[Web-SIG] A trivial template API counter-proposal
Ian Bicking
ianb at colorstudy.com
Sun Feb 5 21:36:40 CET 2006
Phillip J. Eby wrote:
>>This topic started with Buffet, the de-facto standard templating API for
>>CherryPy. Buffet is just about textual templating, which is a good
>>thing. That's why it's very simple, and is thus actually being used.
>
>
> Which is precisely why we don't need to rush into blessing it as some kind
> of web standard, when it doesn't have anything to do with the "web", as far
> as I can tell. If I needed a plugin for pure text or XML templating (as
> opposed to *web application* templates), or I were creating a pure text or
> XML output generator, I would absolutely use the TG/Buffet API, no
> question. It is 100% the right tool for the job, and the de facto standard
> as well.
>
> But I'm also 100% positive that it is *not* suitable to be declared a
> Python *web* standard by itself: it's not about the web at all. The web
> just happens to be where it's being used at the moment, and only in
> frameworks where the use cases slot neatly together with it. Heck, just
> look at the API documentation and see if you can find the word "web" or
> even "request" mentioned on the page:
>
> http://www.turbogears.org/docs/plugins/template.html
It is not a complete spec that fits many use cases at this time. It
won't be sufficient for TG either before long -- Kevin has already said
that he'd like a find_template function somewhere in there.

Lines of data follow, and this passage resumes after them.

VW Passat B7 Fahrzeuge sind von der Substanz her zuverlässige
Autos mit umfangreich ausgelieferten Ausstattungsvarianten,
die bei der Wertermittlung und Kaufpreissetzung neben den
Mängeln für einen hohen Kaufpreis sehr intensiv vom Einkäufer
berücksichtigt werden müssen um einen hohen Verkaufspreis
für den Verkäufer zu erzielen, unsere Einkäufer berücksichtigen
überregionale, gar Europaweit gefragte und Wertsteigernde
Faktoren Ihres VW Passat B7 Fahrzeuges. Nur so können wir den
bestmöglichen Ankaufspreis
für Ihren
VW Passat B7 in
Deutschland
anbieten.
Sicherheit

Because the spec suggests that templates are given module-like names
coinciding with the package of the consuming software, it is hard to use
in any way where the templates themselves are taken from arbitrary
locations. It doesn't actually specify how the names are interpreted or
how the templates are found, but all the implementations so far use
pkg_resources and load templates in a way that makes it difficult to
load arbitrary files.
This probably seemed sensible since the first couple languages -- Kid
and Cheetah -- compile to Python modules. But while it seems sensible,
Python modules are far more difficult to work with than simpler
metaphors for a compiled template -- you get import hooks, rather
complicated recompilation steps, and add one more thing to the already
complex task of managing sys.path.
So no, this isn't sufficient now. I think very minor fixes could
improve it -- for instance, allow template_filename as an argument
instead of only template_name. Then at least simple template filling
would be handled well (e.g., enough for Paste Script), though it is
unlikely (with only those specs) that templates will handle including
other templates very well, as there's not even sufficient information
given for the template language to figure out the programmer's intent.